What is truth? Is it objective? Is truth to be decided by what "actually" or what "really" happened? What is seen as recorded by the instruments of scientific investigation? As recounted by different witnesses ? Are witnesses always honest? Can witnesses lie for various reasons? Even if the witnesses are honest, is their ability to recall details always accurate and reliable? Is our memory always to be trusted? Even if there's no problem with the witness's ability to recall, can what is accurately recalled by a witness be clearly and unambiguously reduced into words? What are the limits of language? These are the kinds of questions which surface again and again in our mind as we hear on the screen what is being related as a magistrate inquire into a murder whose victim we never actually saw and the happening of which is initially shrouded in mystery. All we see are the expressions on the face of one of the suspects, Julien Gahyde (Mathieu Amalric, who co-wrote and directed the film La chambre bleue (The Blue Room) (藍房情殺案 ) and the replies he gives to various question intended to probe at the elusive "truth", based upon a 1955 novel by a well-known detective story writer George Simenon. At the end of the film, Julien is convicted of joint murder of Monsieur Despierre, husband of Esther Despierre (Stéphanie Cléau) and  Julien’s wife, Delphine (Léa Drucker).

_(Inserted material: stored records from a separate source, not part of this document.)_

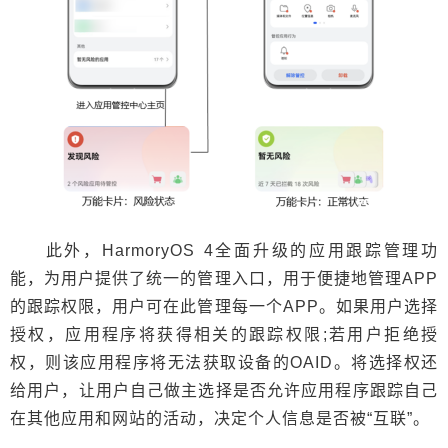
此外，HarmoryOS 4全面升级的应用跟踪管理功
能，为用户提供了统一的管理入口，用于便捷地管理APP
的跟踪权限，用户可在此管理每一个APP。如果用户选择
授权，应用程序将获得相关的跟踪权限;若用户拒绝授
权，则该应用程序将无法获取设备的OAID。将选择权还
给用户，让用户自己做主选择是否允许应用程序跟踪自己
在其他应用和网站的活动，决定个人信息是否被“互联”。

At the start of the film, we witness a steamy love-making scene in which we see a drop of blood falling on a piece of tissue. The blood fell from the lower lip of Julien. Esther asked him if it hurt. He said it didn't matter. The next thing he knew, he was handcuffed by the French gendarmes and brought before a magistrate during an inquisitorial procedure in which the magistrate posed to Julien many questions about the details of what is found by various reports by different witnesses including a post office clerk, a lady neighbor and his colleague at work. Before answering the questions, we are shown various flash backs of Julien to various scenarios as he did his best (?) to recall the details of what happened and either affirmed or denied them. He received many letters and notes from Esther which he would always tear or burn and then throw into the river under a bridge but denied having ever received them. In two of the recalled scenes from that blue room in the suburban hotel where they were having the passionate affair, Esther asked Julien on two separate occasions, "Could you spend the rest of your life with me?" to which Julien replied "yes" but without any enthusiasm or conviction and when asked  "If I were suddenly free, could you free yourself too?” to which he made an ambiguous reply, pretending not to understand the question.

The autopsies of M. Despierre and Julien's Delphine reveal that both died from poison and in the case of Delphine from a bottle of jam made by Esther's mother which Julien brought home for her. Did he know that the jam was poisoned when he brought it home? He seemed happily married with a daughter and a good job and did not have any specially urgent reason why he should do so because Delphine appeared either ignorant of the affair or if she did, did not wish to make any big issue out of it. What is the truth about the matter? Shall we ever know because the film seems to be presented largely from the point of view of Julien only. Whatever the truth might be, at the end of the film, the jury convicted both and the judge pronounced a term of life imprisonment for each. Upon hearing the sentence, Esther who had a crush on Julien since high school 20 years ago, remarked that even the sentence could not separate their fate.

This directorial debut by Mathieu Amalric is a cool, analytic film and like a good detective novel, the truth only came out bit by bit through the questions and answers by the inquisitorial magistrate and Julien and we are always kept in suspense about the fate of Julien until the very end. A French style Rashomon about the mystery surrounding the culpability and eventual fate of Julien, the pivot of the movie. We see a man accused of a crime, how he is judged first by the police, then by the investigating magistrate, his defense attorney and the prison psychiatrist and then by the jury. But was he a knowing accomplice to both of or just one of the murders? We are left questioning, even at the end of the film. But to Esther, it's a question not of life or death whether Julien is prepared to go all the way with her in his reply to those question posed to him whilst the two naked bodies were entwined in bed in that blue room. I like the music, specially composed for the film by Gregoire Hetze, which simultaneously heightened tension and yet somehow helps to give the grim interrogation and effortful answers of Julien a certain esthetic distance.